Desplechin draws from an arsenal that recalls the work of Truffaut and Godard in the early New Wave, and like them he weaves his cinematic ideas in his narrative tapestry of perspective and memory. He isn’t out to explain as much as explore the complicated relationships between family members and the complexity of feelings behind those connections as he roams through flashbacks, detours through old secrets and clues that don’t always lead you to a solution. They don’t illuminate the why, only the layers of drama coursing through the what, and even those are subjective at best, a loaded perspective that reveals more about the narrator than the event itself.
This is neither a farce of dysfunctional collisions nor a family drama where dredging up past sins and misunderstandings leads to teary reconciliations. It’s about the messy space inhabited by loved ones who will never know or understand everything about each other (or, for that matter, themselves) and may never overcome their own impulses (rational or irrational) and emotional reflexes. For all the prickly relations, Desplechin’s mix of joy and sadness and generosity and selfishness and forgiveness and blame is beautiful and celebratory.
Full of invention and energy, rich with suggestive details, brimming with evocative and playful technique woven into a dynamic piece of storytelling, it can seem oblique and messy. Entire histories can be suggested in a glance and a reaction and the viewer is left to fill in the rest. Yet for all the creative sprawl and seemingly inexplicable jags of human behavior, there is a magnificence to the design and the journey. A Christmas Tale is dense, creative and cinematically thrilling film, a film that pulses with human life in all its terrible and beautiful irrationality.
The Criterion Channel presents the two interview featurettes from the Criterion disc release (explored below) and two trailers.

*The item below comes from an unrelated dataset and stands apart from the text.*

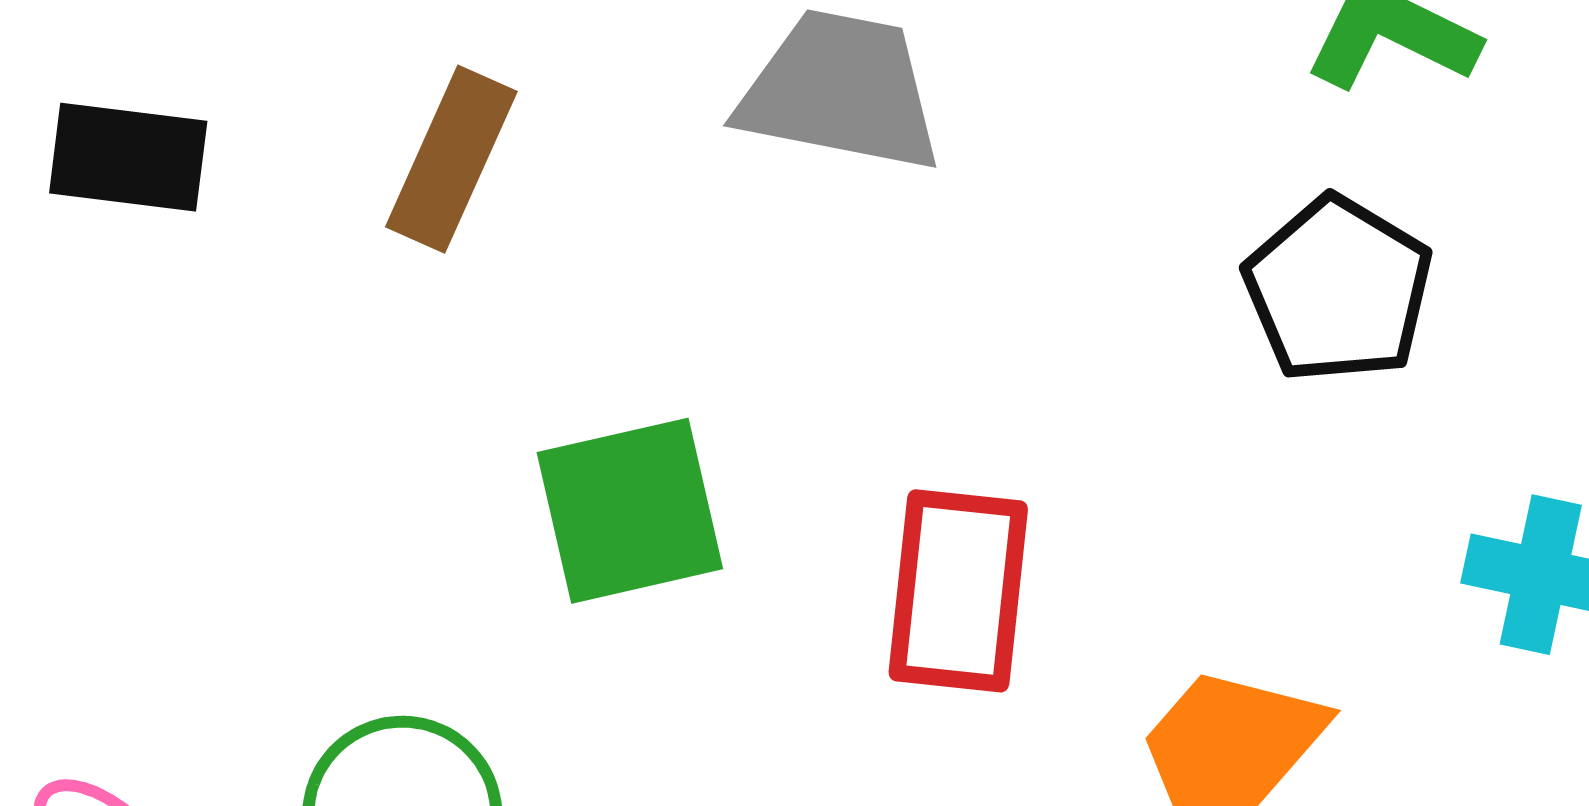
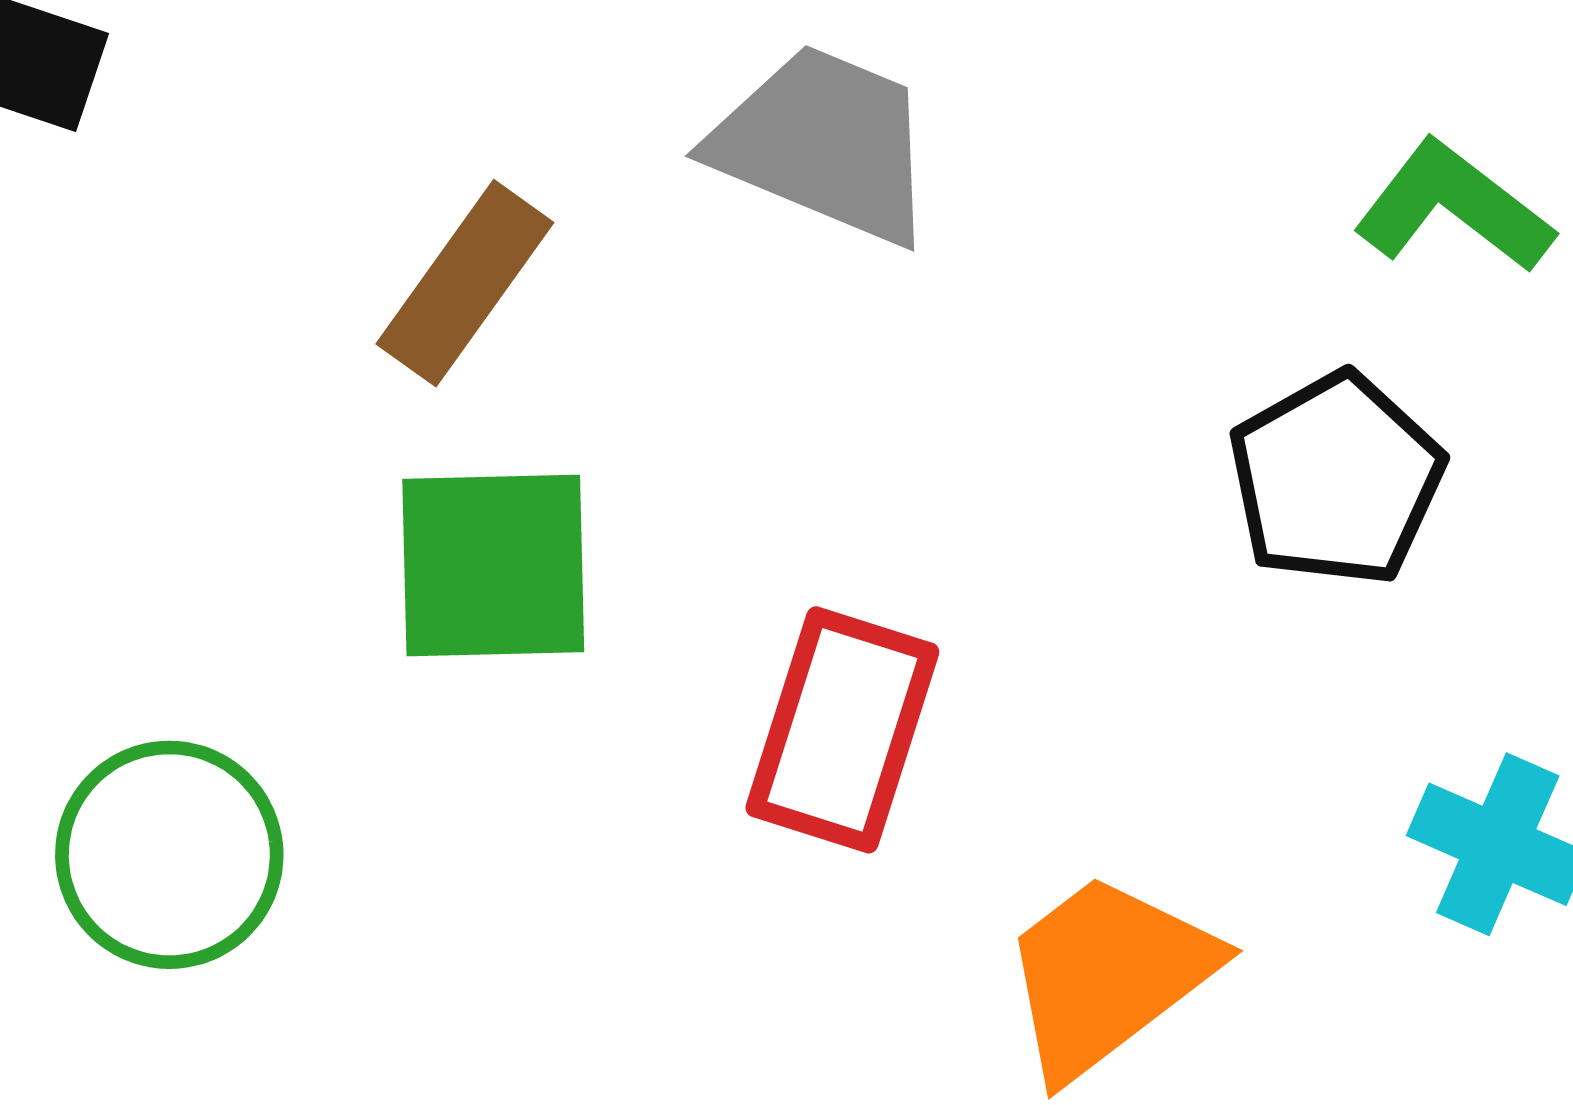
brown rectangle: (451, 159) -> (465, 283), moved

Also available on DVD and Blu-ray in a deluxe Criterion edition and on SVOD through Amazon Video and other services. Availability may vary by service.
A Christmas Tale [DVD]
A Christmas Tale [Blu-ray]
The two-disc DVD and single-disc Blu-ray releases both feature the very personal 2007 documentary “L’aimée,” a 65-minute film he made upon the sale of the family home in Roubaix (where A Christmas Tale is set) that turns into a tour through his unexplored (and never talked about) family history, and “Arnaud’s Tale,” a 35-minute featurette with new interviews with director Arnaud Desplechin and actors Mathieu Amalric and Catherine Deneuve (all in English). The nicely-shaped piece explores the origins of the film but is most illuminating when it comes to Desplechin’s creative approach and working methods. Also features French and American trailers and a booklet with an essay by Phillip Lopate.